= Exercise prompt =
Look below for the line containing "個人情報保護方針 (1068, 1485)" and the line containing "中央区公共予約システム (388, 127)"; repeat exactly those two lines and all lines between them, and nothing else.

= Information provided =
------------

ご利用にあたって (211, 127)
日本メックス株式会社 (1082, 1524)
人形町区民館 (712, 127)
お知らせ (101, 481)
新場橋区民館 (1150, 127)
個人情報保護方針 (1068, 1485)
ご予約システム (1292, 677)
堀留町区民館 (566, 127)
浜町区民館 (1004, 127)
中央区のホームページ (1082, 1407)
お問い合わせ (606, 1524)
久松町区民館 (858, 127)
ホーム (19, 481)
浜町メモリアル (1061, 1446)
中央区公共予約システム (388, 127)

------------

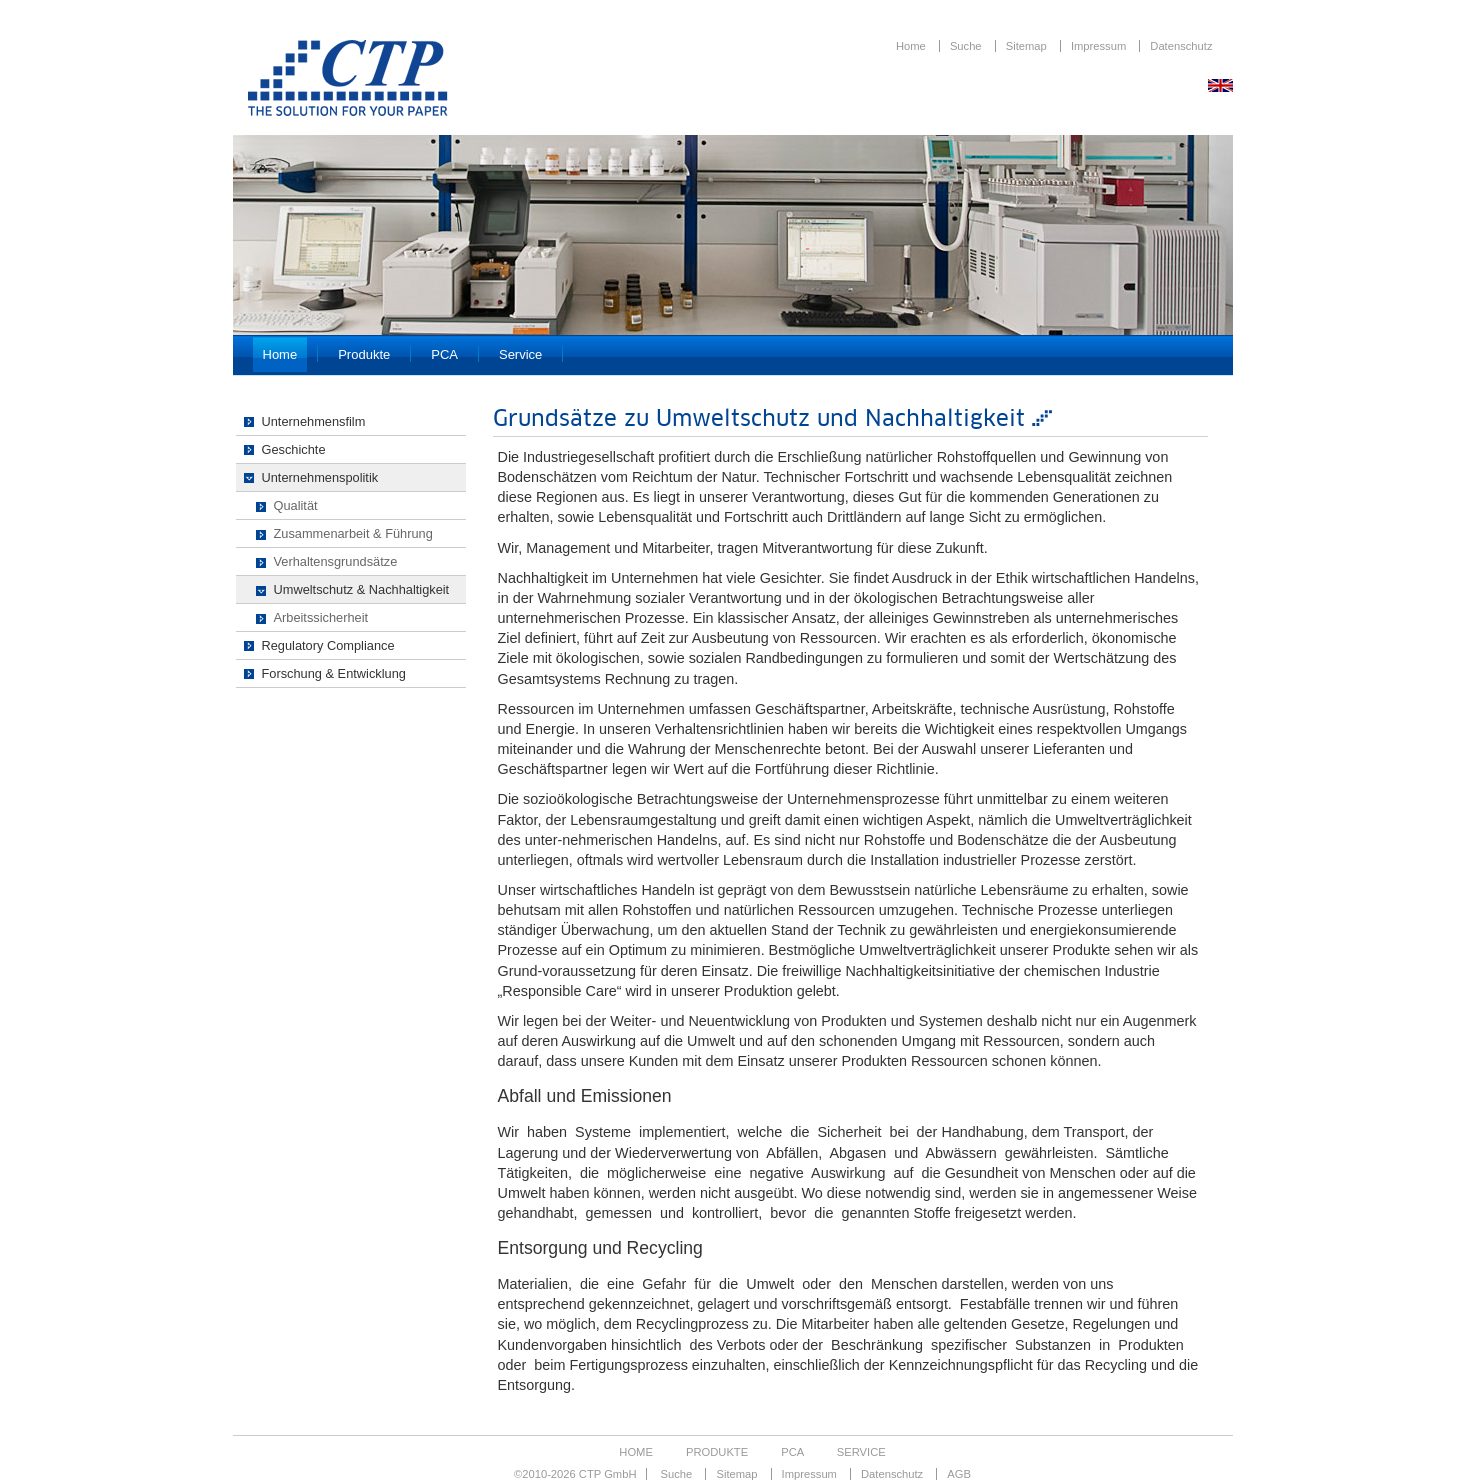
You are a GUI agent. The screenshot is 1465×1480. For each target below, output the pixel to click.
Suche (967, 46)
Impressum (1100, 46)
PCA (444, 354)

------------

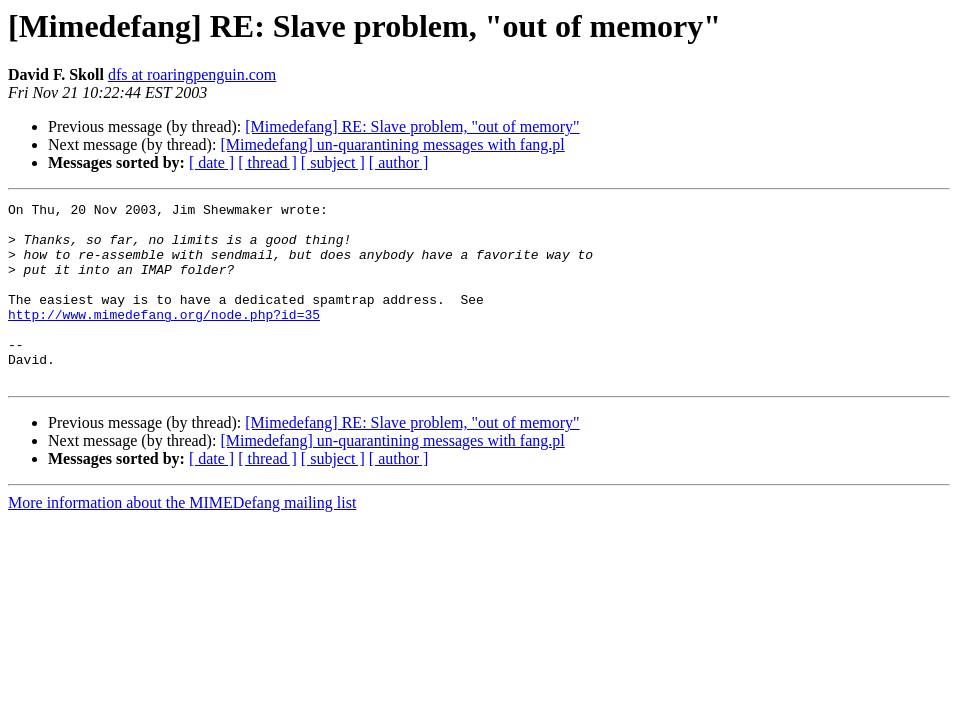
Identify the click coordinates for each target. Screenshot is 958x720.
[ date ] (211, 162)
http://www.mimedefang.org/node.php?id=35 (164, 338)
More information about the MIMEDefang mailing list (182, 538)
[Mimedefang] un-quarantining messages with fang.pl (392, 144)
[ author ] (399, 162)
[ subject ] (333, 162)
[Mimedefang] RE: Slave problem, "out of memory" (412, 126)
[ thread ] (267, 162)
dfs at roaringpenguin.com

------------

= Solved exercise =
個人情報保護方針 (1068, 1485)
ご予約システム (1292, 677)
堀留町区民館 (566, 127)
浜町区民館 (1004, 127)
中央区のホームページ (1082, 1407)
お問い合わせ (606, 1524)
久松町区民館 (858, 127)
ホーム (19, 481)
浜町メモリアル (1061, 1446)
中央区公共予約システム (388, 127)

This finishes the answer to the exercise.